In the early 1720s Daniel Defoe revelled in the view of stunning mansions along the Thames. This sight, he insisted, was quite new, ‘much more than our ancestors, even of but one age ago, knew anything of’. They were adorned with fashionable gardens and with buildings that appeared, to the viewer passing along the river, truly magnificent. No European capital could compete with such a collection of grandeur; ‘in a word’, Defoe wrote, ‘nothing can be more beautiful’. Given their beauty it was remarkable that these stunning buildings were not homes at all, but merely villas intended only for occasional retreats. Those who were citizens used them merely for brief breaks ‘from the hurries of business, and from getting money, to draw their breath in a clear air’. After such breaks they inevitably ‘return to smoke and dirt, sin and seacoal (as it was coarsely expressed) in the busy city’.1
This ‘coarse expression’, the city of London as defined, equally and reciprocally, by its ‘sin and sea coal’ is, at first consideration, surprising coming from an author like Defoe whose career was so metropolitan. To represent London through its environment, and in particular through the air pollution arising from its unique consumption of mineral coal, was not unusual. Early modern London, as was widely known and noted, was fuelled by thousands of fires that dirtied its air and gave it a characteristic atmosphere. ‘The joys of London are full of smoke’, wrote one diplomat in the 1630s, a conclusion to which many other inhabitants and visitors agreed during the seventeenth and eighteenth centuries.2 But to link this environment to sin seems to suggest either that urban air pollution was already considered deeply immoral centuries before the emergence of environmental politics, or that the entirety of urban society could be marked as materially and morally dirtied. This could be expected from a figure like Pope or his many imitators who, during the eighteenth century, championed the moral superiority of a countryside free from the greed and ambition of the city. But Defoe was both a native Londoner and perhaps the period’s most active chronicler and embodiment of urban life. While there were indeed many ways – political, legal, medical and aesthetic – that early modern people objected to London’s smoky air, they did not yet frame urban dirtiness as a sin against pristine nature.3 Nor did Defoe despise his native city. Rather, something else is going on in this passage, something that allowed a writer to gesture towards the proposition that urban society was inherently sinful, and yet also to avoid the anti-urban implications of this suggestion. We cannot do justice to Defoe’s proposition unless we now move firmly beyond the analysis of stereotyping and ensuing polemical escalation developed in the previous chapters, and enter into the discussion of irony, subversion and knowing acceptance.
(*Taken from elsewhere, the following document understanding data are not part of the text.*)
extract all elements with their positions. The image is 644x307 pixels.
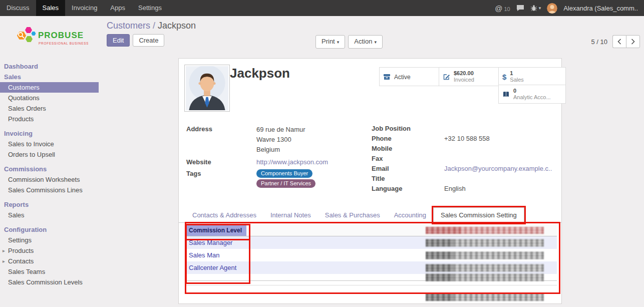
invoiced-label: Invoiced — [454, 77, 474, 83]
sidebar-item-config-contacts[interactable]: ▸Contacts — [0, 256, 99, 266]
breadcrumb-current: Jackpson — [158, 21, 196, 31]
sidebar-item-products[interactable]: Products — [0, 114, 99, 124]
sidebar-item-sales-commissions-lines[interactable]: Sales Commissions Lines — [0, 185, 99, 195]
fax-field: Fax — [372, 154, 556, 163]
book-icon — [502, 91, 510, 98]
tab-sales-commission-setting[interactable]: Sales Commission Setting — [433, 207, 524, 223]
sidebar-heading-invoicing[interactable]: Invoicing — [0, 128, 99, 139]
email-link[interactable]: Jackpson@yourcompany.example.c.. — [444, 165, 552, 172]
sidebar-heading-dashboard[interactable]: Dashboard — [0, 61, 99, 72]
title-field: Title — [372, 174, 556, 183]
app-menu-discuss[interactable]: Discuss — [0, 0, 36, 16]
commission-table: Commission Level Sales Manager Sales Man… — [186, 225, 557, 281]
address-street[interactable]: 69 rue de Namur — [256, 125, 305, 135]
print-dropdown-button[interactable]: Print▾ — [315, 35, 345, 49]
job-position-label: Job Position — [372, 124, 444, 133]
tag-partner-it-services[interactable]: Partner / IT Services — [256, 179, 315, 188]
sidebar-item-quotations[interactable]: Quotations — [0, 93, 99, 103]
debug-bug-menu[interactable]: ▾ — [530, 5, 541, 12]
email-label: Email — [372, 164, 444, 173]
caret-down-icon: ▾ — [337, 40, 340, 45]
sidebar-item-customers[interactable]: Customers — [0, 82, 99, 93]
partner-name: Jackpson — [230, 66, 290, 81]
tab-contacts-addresses[interactable]: Contacts & Addresses — [185, 208, 263, 222]
expand-caret-icon[interactable]: ▸ — [3, 247, 5, 254]
commission-level-cell[interactable]: Sales Manager — [186, 239, 246, 246]
table-row-sales-manager[interactable]: Sales Manager — [186, 236, 557, 249]
table-row-sales-man[interactable]: Sales Man — [186, 249, 557, 261]
sidebar-heading-reports[interactable]: Reports — [0, 199, 99, 210]
mentions-counter[interactable]: @ 10 — [495, 4, 510, 13]
website-link[interactable]: http://www.jackpson.com — [256, 158, 328, 166]
app-menu-invoicing[interactable]: Invoicing — [65, 0, 104, 16]
partner-form-sheet: Jackpson Active $620.00 Invoiced — [178, 58, 562, 304]
email-field: Email Jackpson@yourcompany.example.c.. — [372, 164, 556, 173]
record-pager: 5 / 10 — [591, 35, 640, 48]
pager-nav — [612, 35, 640, 48]
address-label: Address — [186, 125, 256, 155]
tag-components-buyer[interactable]: Components Buyer — [256, 169, 312, 178]
mention-count: 10 — [504, 6, 510, 12]
stat-button-box: Active $620.00 Invoiced $ 1 Sales — [379, 67, 558, 103]
sidebar-item-label: Contacts — [8, 257, 34, 265]
phone-value[interactable]: +32 10 588 558 — [444, 134, 490, 143]
sidebar-item-config-products[interactable]: ▸Products — [0, 245, 99, 256]
action-dropdown-button[interactable]: Action▾ — [348, 35, 383, 49]
app-menu-apps[interactable]: Apps — [104, 0, 132, 16]
sidebar-item-sales-report[interactable]: Sales — [0, 210, 99, 220]
caret-down-icon: ▾ — [374, 40, 377, 45]
tab-sales-purchases[interactable]: Sales & Purchases — [318, 208, 387, 222]
sidebar-item-commission-worksheets[interactable]: Commission Worksheets — [0, 174, 99, 185]
edit-button[interactable]: Edit — [107, 34, 130, 47]
table-row-callcenter-agent[interactable]: Callcenter Agent — [186, 261, 557, 274]
partner-avatar[interactable] — [184, 65, 230, 112]
pager-next-button[interactable] — [626, 35, 640, 48]
sidebar-menu: Dashboard Sales Customers Quotations Sal… — [0, 61, 99, 287]
commission-level-cell[interactable]: Callcenter Agent — [186, 264, 246, 271]
left-field-column: Address 69 rue de Namur Wavre 1300 Belgi… — [186, 125, 362, 189]
fax-label: Fax — [372, 154, 444, 163]
logo-subtitle: PROFESSIONAL BUSINESS — [39, 42, 88, 45]
address-city[interactable]: Wavre 1300 — [256, 135, 305, 145]
analytic-count: 0 — [513, 88, 551, 94]
invoiced-stat-button[interactable]: $620.00 Invoiced — [439, 67, 507, 86]
commission-table-header-row: Commission Level — [186, 225, 557, 236]
commission-level-cell[interactable]: Sales Man — [186, 251, 246, 259]
website-label: Website — [186, 158, 256, 166]
probuse-logo: PROBUSE PROFESSIONAL BUSINESS — [0, 16, 99, 61]
app-menu-settings[interactable]: Settings — [132, 0, 168, 16]
tab-accounting[interactable]: Accounting — [387, 208, 433, 222]
pager-previous-button[interactable] — [612, 35, 626, 48]
sidebar-item-sales-commission-levels[interactable]: Sales Commission Levels — [0, 277, 99, 287]
create-button[interactable]: Create — [133, 34, 164, 47]
sidebar-item-sales-orders[interactable]: Sales Orders — [0, 103, 99, 114]
odoo-screen: Discuss Sales Invoicing Apps Settings @ … — [0, 0, 644, 307]
sidebar-item-settings[interactable]: Settings — [0, 235, 99, 245]
job-position-field: Job Position — [372, 124, 556, 133]
analytic-accounts-stat-button[interactable]: 0 Analytic Acco... — [498, 85, 566, 104]
sidebar-heading-configuration[interactable]: Configuration — [0, 224, 99, 235]
chevron-right-icon — [631, 39, 635, 45]
expand-caret-icon[interactable]: ▸ — [3, 257, 5, 265]
sales-stat-button[interactable]: $ 1 Sales — [498, 67, 566, 86]
sidebar-heading-sales[interactable]: Sales — [0, 72, 99, 82]
title-label: Title — [372, 174, 444, 183]
bug-icon — [530, 5, 537, 12]
sidebar-item-sales-to-invoice[interactable]: Sales to Invoice — [0, 139, 99, 149]
active-stat-button[interactable]: Active — [379, 67, 447, 86]
website-field: Website http://www.jackpson.com — [186, 158, 362, 166]
app-menu-sales[interactable]: Sales — [36, 0, 66, 16]
user-menu[interactable]: Alexandra (Sales_comm.. — [563, 5, 638, 12]
address-country[interactable]: Belgium — [256, 145, 305, 155]
top-navigation-bar: Discuss Sales Invoicing Apps Settings @ … — [0, 0, 644, 16]
chat-bubble-icon[interactable] — [516, 5, 524, 12]
commission-level-column-header[interactable]: Commission Level — [186, 225, 246, 236]
sidebar-item-sales-teams[interactable]: Sales Teams — [0, 266, 99, 277]
tab-internal-notes[interactable]: Internal Notes — [263, 208, 318, 222]
breadcrumb-customers-link[interactable]: Customers — [107, 21, 150, 31]
sidebar-item-orders-to-upsell[interactable]: Orders to Upsell — [0, 149, 99, 160]
user-avatar[interactable] — [547, 3, 557, 14]
language-value[interactable]: English — [444, 184, 466, 193]
sidebar: PROBUSE PROFESSIONAL BUSINESS Dashboard … — [0, 16, 99, 307]
sidebar-heading-commissions[interactable]: Commissions — [0, 164, 99, 174]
As London’s population grew tenfold from the mid-sixteenth to the mid-eighteenth centuries, its inhabitants, visitors and governors wrestled with what to make of its evolving physical spaces and social dynamics. There existed a classical tradition denigrating urban life, drawing on literary traditions celebrating the pastoral and the georgic as well as a distinct but easily assimilated Christian tradition that denounced urban vices like greed and vanity. Against these, there emerged during the seventeenth century a contrary position that celebrated cities in general, and London in particular, as civilised and urbane, the economic heart of a commercial society and the political capital of a powerful monarchy. This chapter, however, examines a more ambivalent and less polemical approach to urban life, one that could use anti-urban rhetoric even as it ignored, mocked and undermined it. Throughout the seventeenth and eighteenth centuries London’s dirt, and specifically its dirty air, was associated with a broad range of moral failures said to be specific to, or at least most widely found in, Britain’s capital. But this assimilation of the moral into the material, summarised most memorably for contemporaries in the phrase ‘sin and sea coal’, was evoked surprisingly often in texts that offered not criticism of urban pollution and urban manners, but rather an attitude of acceptance or even celebration of both.
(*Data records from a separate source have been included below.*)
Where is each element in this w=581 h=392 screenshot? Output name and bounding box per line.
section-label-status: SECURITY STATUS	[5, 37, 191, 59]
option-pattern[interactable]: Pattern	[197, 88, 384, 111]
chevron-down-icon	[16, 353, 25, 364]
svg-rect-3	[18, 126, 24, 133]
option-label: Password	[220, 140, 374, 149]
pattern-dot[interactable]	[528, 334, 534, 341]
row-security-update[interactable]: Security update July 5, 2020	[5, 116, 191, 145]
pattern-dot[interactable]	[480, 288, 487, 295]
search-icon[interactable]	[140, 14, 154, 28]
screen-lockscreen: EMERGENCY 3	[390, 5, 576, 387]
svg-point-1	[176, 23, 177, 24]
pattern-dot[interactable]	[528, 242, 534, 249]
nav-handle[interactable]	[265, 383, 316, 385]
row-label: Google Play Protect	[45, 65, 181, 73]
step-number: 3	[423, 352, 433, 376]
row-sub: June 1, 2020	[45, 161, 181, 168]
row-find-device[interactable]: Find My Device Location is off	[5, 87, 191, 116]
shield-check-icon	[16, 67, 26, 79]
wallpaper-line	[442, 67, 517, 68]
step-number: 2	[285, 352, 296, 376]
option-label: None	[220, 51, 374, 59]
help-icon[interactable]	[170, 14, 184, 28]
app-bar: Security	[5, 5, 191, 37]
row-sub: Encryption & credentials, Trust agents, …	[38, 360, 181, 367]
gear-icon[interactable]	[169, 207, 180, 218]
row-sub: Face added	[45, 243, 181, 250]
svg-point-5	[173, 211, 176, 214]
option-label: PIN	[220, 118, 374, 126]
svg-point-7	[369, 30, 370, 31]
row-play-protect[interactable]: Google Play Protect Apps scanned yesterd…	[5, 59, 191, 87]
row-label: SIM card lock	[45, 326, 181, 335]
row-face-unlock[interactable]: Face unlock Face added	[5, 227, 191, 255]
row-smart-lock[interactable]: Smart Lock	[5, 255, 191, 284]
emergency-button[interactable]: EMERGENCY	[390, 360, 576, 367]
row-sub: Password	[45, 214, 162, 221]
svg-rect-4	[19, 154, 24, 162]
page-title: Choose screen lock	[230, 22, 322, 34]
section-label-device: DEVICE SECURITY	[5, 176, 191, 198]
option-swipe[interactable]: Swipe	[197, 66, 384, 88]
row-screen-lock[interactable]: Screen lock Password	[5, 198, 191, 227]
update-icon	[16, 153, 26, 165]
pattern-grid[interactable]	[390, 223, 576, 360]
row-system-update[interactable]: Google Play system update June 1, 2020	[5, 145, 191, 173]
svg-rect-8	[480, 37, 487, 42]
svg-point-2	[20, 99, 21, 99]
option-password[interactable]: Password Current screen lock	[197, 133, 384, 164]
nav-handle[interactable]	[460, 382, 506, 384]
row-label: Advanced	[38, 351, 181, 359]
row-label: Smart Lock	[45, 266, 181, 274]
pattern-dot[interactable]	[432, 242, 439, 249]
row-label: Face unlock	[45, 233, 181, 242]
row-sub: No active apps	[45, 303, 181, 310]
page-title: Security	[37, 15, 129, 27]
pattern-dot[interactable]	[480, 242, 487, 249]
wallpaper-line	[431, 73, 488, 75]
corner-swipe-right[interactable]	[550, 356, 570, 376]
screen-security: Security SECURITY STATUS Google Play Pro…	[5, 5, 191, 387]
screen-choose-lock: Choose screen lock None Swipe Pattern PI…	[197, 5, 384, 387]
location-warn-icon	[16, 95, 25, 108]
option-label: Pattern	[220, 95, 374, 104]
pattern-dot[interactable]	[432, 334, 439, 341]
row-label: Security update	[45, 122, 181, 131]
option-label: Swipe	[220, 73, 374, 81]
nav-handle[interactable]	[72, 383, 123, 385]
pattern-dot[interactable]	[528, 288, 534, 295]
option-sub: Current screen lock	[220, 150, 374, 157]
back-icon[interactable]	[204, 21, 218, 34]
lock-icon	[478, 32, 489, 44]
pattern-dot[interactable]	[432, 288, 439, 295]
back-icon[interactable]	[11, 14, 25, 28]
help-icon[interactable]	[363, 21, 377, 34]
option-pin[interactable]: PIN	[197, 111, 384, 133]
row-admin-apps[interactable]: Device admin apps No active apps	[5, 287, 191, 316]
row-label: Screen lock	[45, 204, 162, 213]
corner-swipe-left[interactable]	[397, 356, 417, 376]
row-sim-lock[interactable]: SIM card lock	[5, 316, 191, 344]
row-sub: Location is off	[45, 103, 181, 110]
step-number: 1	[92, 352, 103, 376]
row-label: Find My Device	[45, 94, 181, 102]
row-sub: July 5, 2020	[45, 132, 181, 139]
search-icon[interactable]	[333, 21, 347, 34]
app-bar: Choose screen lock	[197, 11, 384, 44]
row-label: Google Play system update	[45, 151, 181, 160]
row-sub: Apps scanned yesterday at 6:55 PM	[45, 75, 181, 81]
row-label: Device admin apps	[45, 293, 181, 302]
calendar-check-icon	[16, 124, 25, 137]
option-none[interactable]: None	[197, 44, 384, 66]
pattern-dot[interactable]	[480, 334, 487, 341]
Stereotypes and rhetorical escalation
One of the most important features of stereotypes during the early modern period, and perhaps more generally, was the way that they allowed their holders to accept and yet marginalise information that would seem to challenge or invalidate them. One’s Catholic friends could be good neighbours and earnest Christians, but this did nothing to blunt the danger thought to be posed by ‘popery’.4 Many Londoners during the years around 1600 probably joined in the ridicule of the hypocritical, schismatic and subversive puritans depicted on the stage and in the pulpit, and yet respected the learning and piety displayed by some godly ministers.5 Stereotypes of women as weak and yet also dangerous were immensely powerful and enduring, regardless of how much strength real women displayed.6 Stereotypes, both then and now, are able to withstand such contradiction, to divide up the world into meaningful schemas despite indications that there exist exceptions. People seem to be able to hold strong stereotypical views in the face of abundant evidence that they do not adequately explain all of the evidence. The very idea of a stereotype perhaps even presupposes this sort of inadequacy; a belief not opposed by much contrary evidence would hardly be called a stereotype at all.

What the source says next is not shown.